1 Ocak 2007 Pazartesi

kendim içindeyken kafam dışındaysa...

'' düşünüyorum da, Platon, seyahat etmek belki gerçekten de biraz canlandırabilir seni.
ruhun kış uykusuna çekilmiş gibi. uyuyakaldın sen, hem de öyle yorgunluktan filan degil,
duygu ve izlenim yetersizliginden ''
ölü canlar /n. gogol

ölü canların sonuna dogru bi yerde vasiliy kardeşi platonov'a diyordu bunları. işte dedim, işte bana da olan bu, duygu ve izlenim yetersizligi. acaba dedim, gerçekten işe yarar mıydı seyahat etmek. sonra aklıma m. kutlu' nun ' ya tahammül ya sefer' kitabı geldi. ya tahammül ya sefer... yani ya tahammül edeceksin, olmadı sefer edeceksin kardeşim, başka da bi şey demiyorum ben sana mı diyor şimdi ? ama ya, ne tahammül edecek ne de sefer edecek psikolojide degilse insan? olmuyor mu yani, oluyor. tahammül etmek de istemiyorsun, sefer etmek de. sefer etmedigin için burda kalmış oluyorsun. ama burda olan şeylere tahammül edemedigin için tüm aklın ve kalbinle burda da degilsin. sonra da aklıma şu şarkı geldi, hani ' ya dışındasındır çemberin, yada içinde yer alacaksın, kendin içindeyken kafan dışındaysa...' diye devam ediyordu. ee dedim, kafam dışındaysa, evet, sonra, sonra ? yok, şarkının bundan sonrası yok, dışındaysaaaa diyolar bitiriyolar. olmaz ki, bi şarkı getirilip böyle kritik bi noktada bırakılmaz ki..ya hayatının bundan sonrası sizin yarım bırakmayıp devam ettirdiginiz küçük bi cümleyle değişebilecek biri varsa orda burda yada şurda. neyse herkes her şeyi yarım bırakıyo zaten, kimsenin sizin varoluşsal problemlerinizle ilgilendiği filan yok. insanlar sizin anneannenizin dedenizle nasıl tanıştıgını merak ediyolar mesela, yada hiç olmadı onlara grönlandda kaç bitki
türü yetiştiginden filan bahsedin bari... varoluşsal problemlermiş, alemsiniz yani!

25 yorum:

mq dedi ki...

devamı var şarkının zaten ruby, şöyle diyor, eger çemberin dışındaysan diyor; çaresi yok kardeşim ,her akşam böyle içip, kederlenip mutsuz olacaksın, meyhane masalarında kahrolacaksın, şiirlerle, şarkılarla kendini avutacaksın diyor.

mq dedi ki...

"sefer veya tahammül arasında oldugu gibi, sefer etmemek; yani eylemsizligin de senin seçimindir. madem seçtin, aglayıp sızlanmaya hakkın yok" demişlerdir bunu, derler. sefer etmek veya tahammül etmek arasında seçim yapmaya zorlanmamız göz ardı edilir. suçlu biz oluruz. bir de şey derler, "hayat seçimlerden ibarettir." hayat hiç bişeyden ibaret degildir halbuki.

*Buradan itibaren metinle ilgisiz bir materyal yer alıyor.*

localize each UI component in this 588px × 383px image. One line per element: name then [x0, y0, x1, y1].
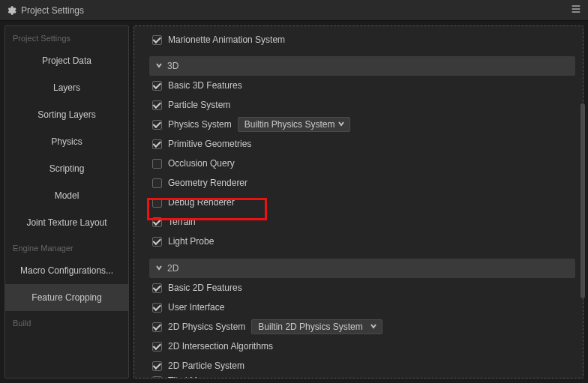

neyse benim yine kafam karıştı biraz galiba.

ruby dedi ki...

şöyle diyor aslında şarkı: ya içindesindir çemberin, yada dışında yer alacaksın, kendin içindeyken kafan dışındaysa,işte o zaman olacak olanlar hiç de iç açıcı olmayacak diyor, o zaman her şey bir anda dramatikleşecek, meyhane köşelerinde kahrolmaya kadar giden hazin bir sonla karşı karşıya kalacaksın. yani şey diyor: hey sen! bi gün bi yerde bi çemberle karşılaşırsan filan ne yap et, ya o çemberin içine gir, yada sonsuza kadar dışında kal. sakın çemberin içindeyken kafan dışarda filan kalmasın. bu kendine yapacagın en kötü şeydir. aslına bakarsan sen en iyisi çemberin içinde olmaya bak, çünkü dışında olmanın sana teorik olarak getirecegi varsayılan mutluluga pratik olarak asla sahip olamayacaksın. o yüzden şimdi düşündüm de aslında bu şarkıyı şöyle modifiye etmeli, ya içindesindir çemberin yada içinde yer alacaksın!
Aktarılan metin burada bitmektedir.